New Mexico (NM) is the only state with the capacity to fully monitor cervical cancer screening and human papillomavirus (HPV) prevention using a state-wide woman-based electronic informatics system under mandated reporting. We are uniquely positioned to address gaps in understanding HPV vaccine impact and effectiveness within a mulit-cultural US population suffering many disparities. Our project will accomplish three integrated specific aims required to provide definitive baseline characterizations of the opportunistic cervical cancer screening program in NM.
In Aim 1, we will establish the individual HPV genotype distribution of 37 HPV genotypes needed to appropriately monitor expected or unexpected population-based impact of HPV vaccines. Although we have performed a state-wide sampling of over 60,000 cervical samples targeting all women with abnormal Pap tests and a random sample of women with normal Pap tests, our existing resources were limited to HPV genoytping of 40,000 samples. In this Aim we will achieve the targeted sample size by performing the additional 20,000 HPV genotype assays.We will describe the agespecific population-based genotype distribution and determine the genotype-specific risk for CIN2+ outcomes across the 2 year grant period.

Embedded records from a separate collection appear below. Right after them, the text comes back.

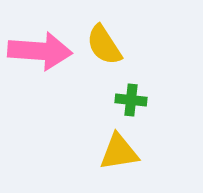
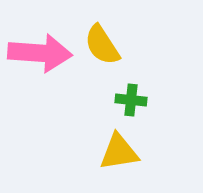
yellow semicircle: moved 2 px left
pink arrow: moved 2 px down
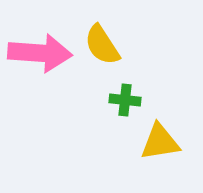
green cross: moved 6 px left
yellow triangle: moved 41 px right, 10 px up
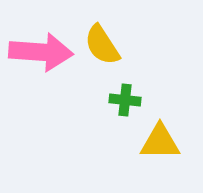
pink arrow: moved 1 px right, 1 px up
yellow triangle: rotated 9 degrees clockwise
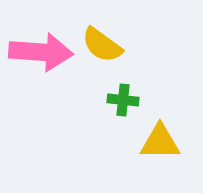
yellow semicircle: rotated 21 degrees counterclockwise
green cross: moved 2 px left
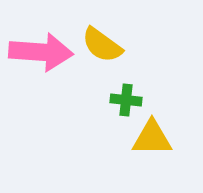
green cross: moved 3 px right
yellow triangle: moved 8 px left, 4 px up
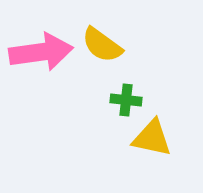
pink arrow: rotated 12 degrees counterclockwise
yellow triangle: rotated 12 degrees clockwise
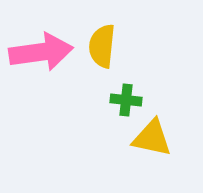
yellow semicircle: moved 1 px down; rotated 60 degrees clockwise
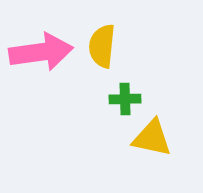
green cross: moved 1 px left, 1 px up; rotated 8 degrees counterclockwise
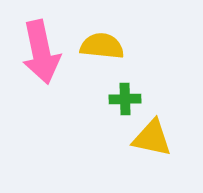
yellow semicircle: rotated 90 degrees clockwise
pink arrow: rotated 86 degrees clockwise
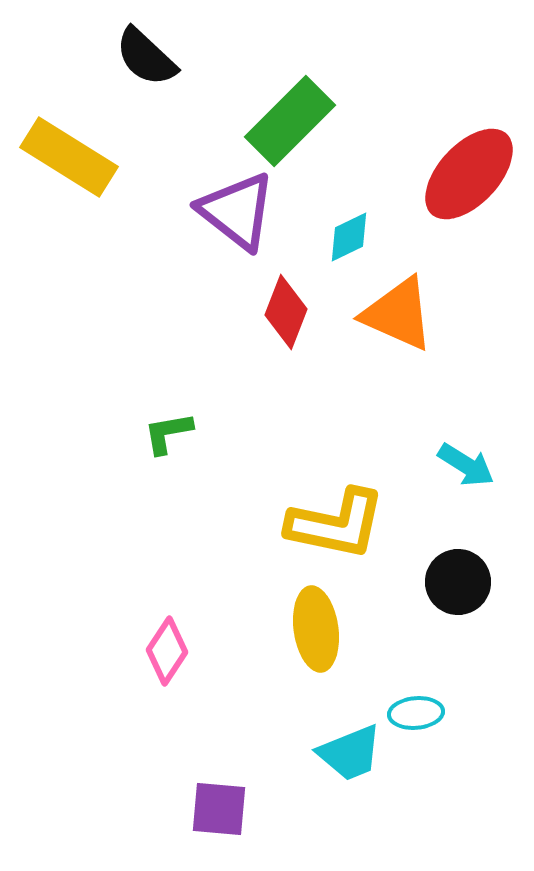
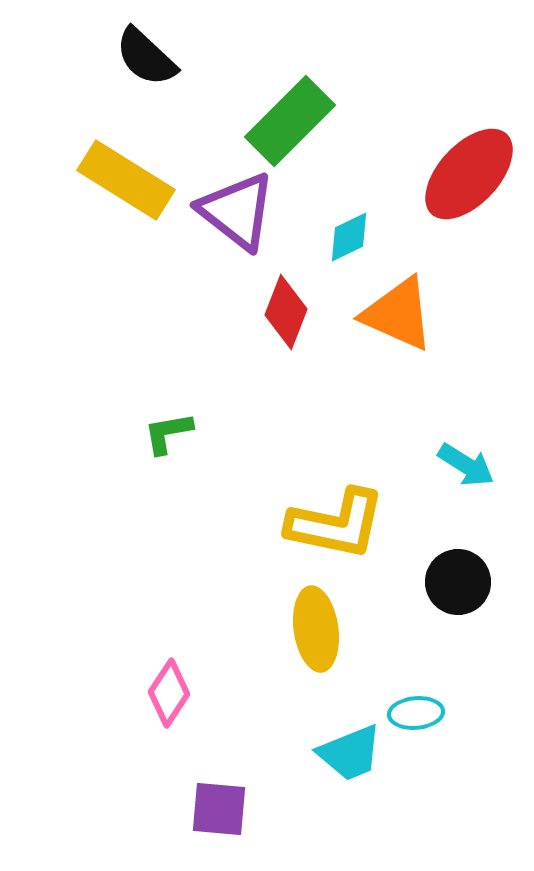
yellow rectangle: moved 57 px right, 23 px down
pink diamond: moved 2 px right, 42 px down
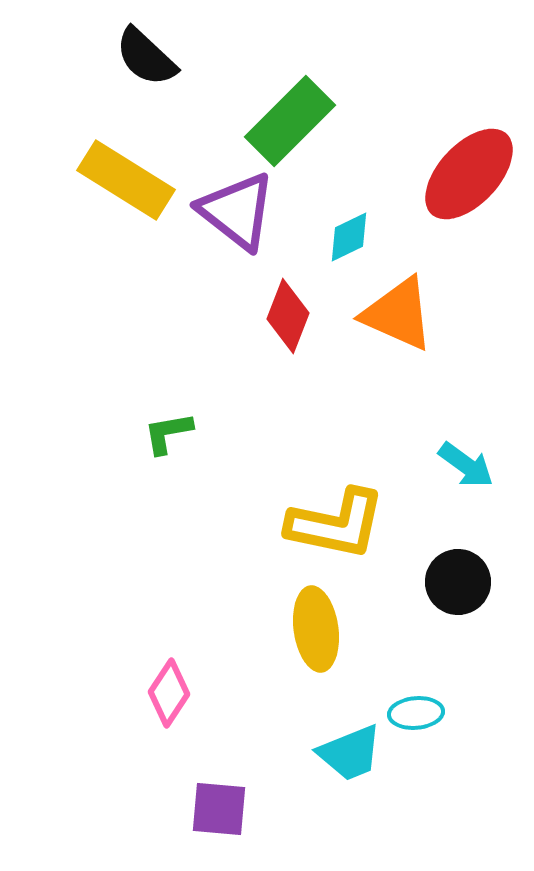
red diamond: moved 2 px right, 4 px down
cyan arrow: rotated 4 degrees clockwise
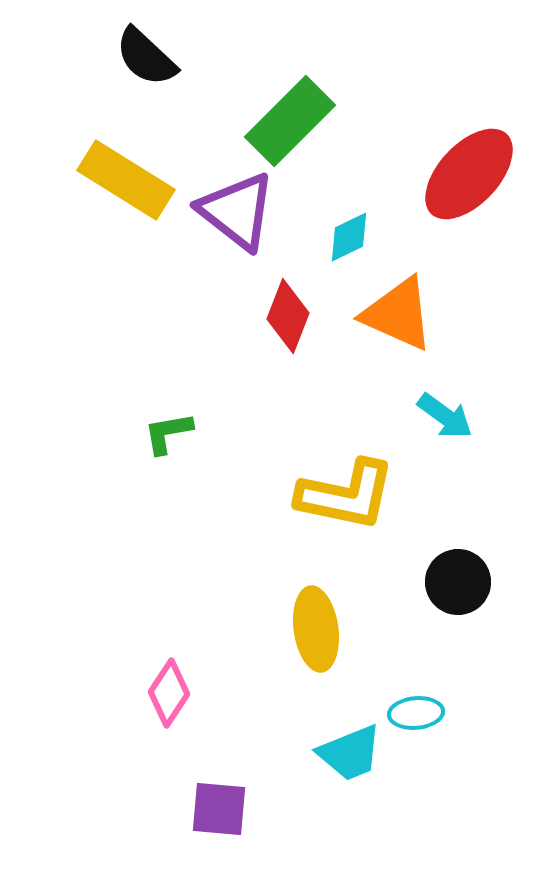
cyan arrow: moved 21 px left, 49 px up
yellow L-shape: moved 10 px right, 29 px up
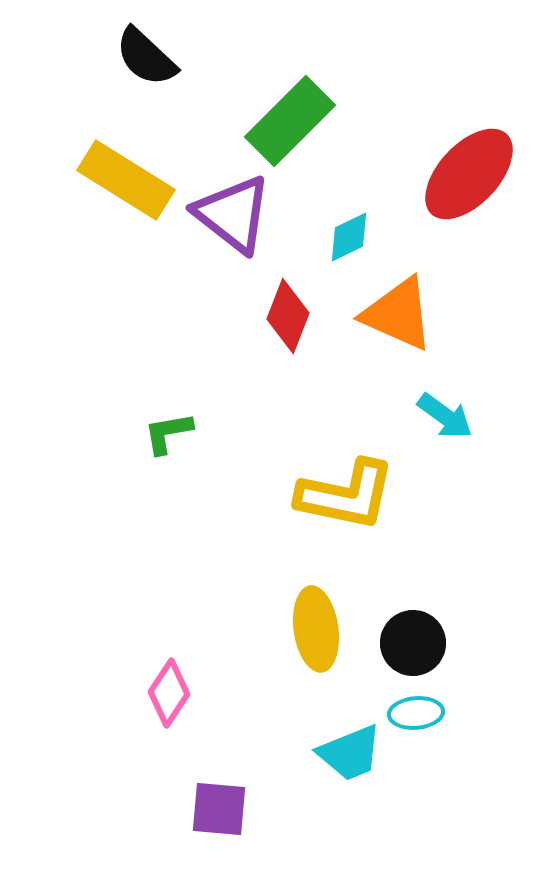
purple triangle: moved 4 px left, 3 px down
black circle: moved 45 px left, 61 px down
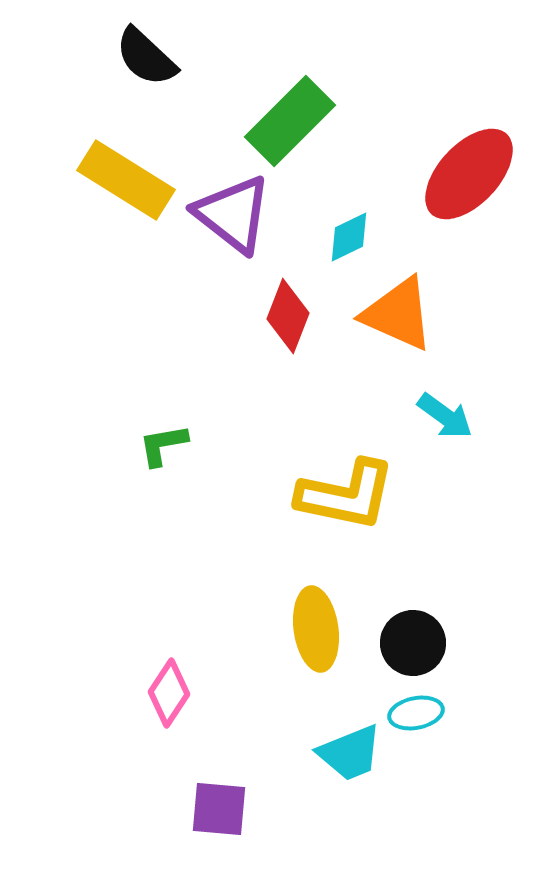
green L-shape: moved 5 px left, 12 px down
cyan ellipse: rotated 6 degrees counterclockwise
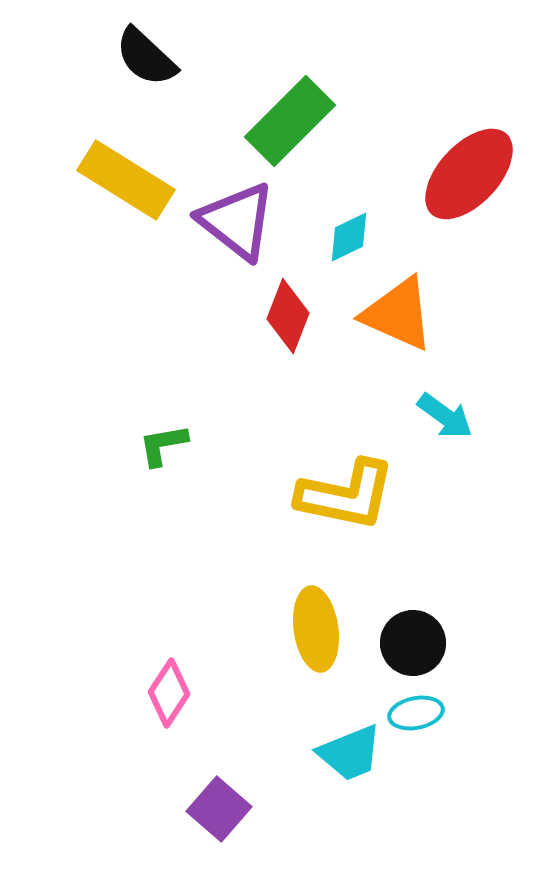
purple triangle: moved 4 px right, 7 px down
purple square: rotated 36 degrees clockwise
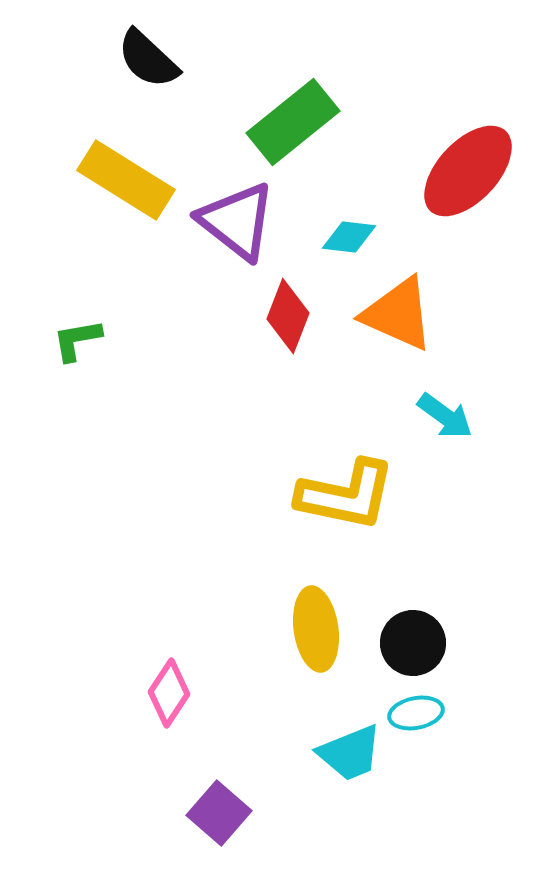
black semicircle: moved 2 px right, 2 px down
green rectangle: moved 3 px right, 1 px down; rotated 6 degrees clockwise
red ellipse: moved 1 px left, 3 px up
cyan diamond: rotated 32 degrees clockwise
green L-shape: moved 86 px left, 105 px up
purple square: moved 4 px down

In Aim 2, we will convene a pathology panel to determine consensus diagnoses for ~8,000 cervical biopsies including >CIN/AIS. The consensus diagnoses will be compared to community-based diagnoses determined for the same specimens through use of the NM HPV Pap Registry (NMHPVPR) data warehouse. We will create a gold standard slide set that will enable standardization of future population-based assessments, a prerequisite for determining the real-world impact and effectiveness of HPV vaccination.
In Aim 3 we will develop a shared image resource of the cervical biopsy tissues and validate the use of image-based versus glass-based diagnoses. Because the impact of HPV vaccines is expected to increase over time, longitudinal periodic assessments will be expected to span several decades. Image-based diagnostic standards will be critical to future population evaluations.
In the interest of the health of all women, we will establish the population-basedprevalence of HPV genotypes, HPV-related cervical abnormalities and establish a model of opportunistic cervical cancer screening in the United States. This program is critical to determining the impact and overall benefits and risks associated with HPV vaccines and to the integration of other cervical cancer prevention measures.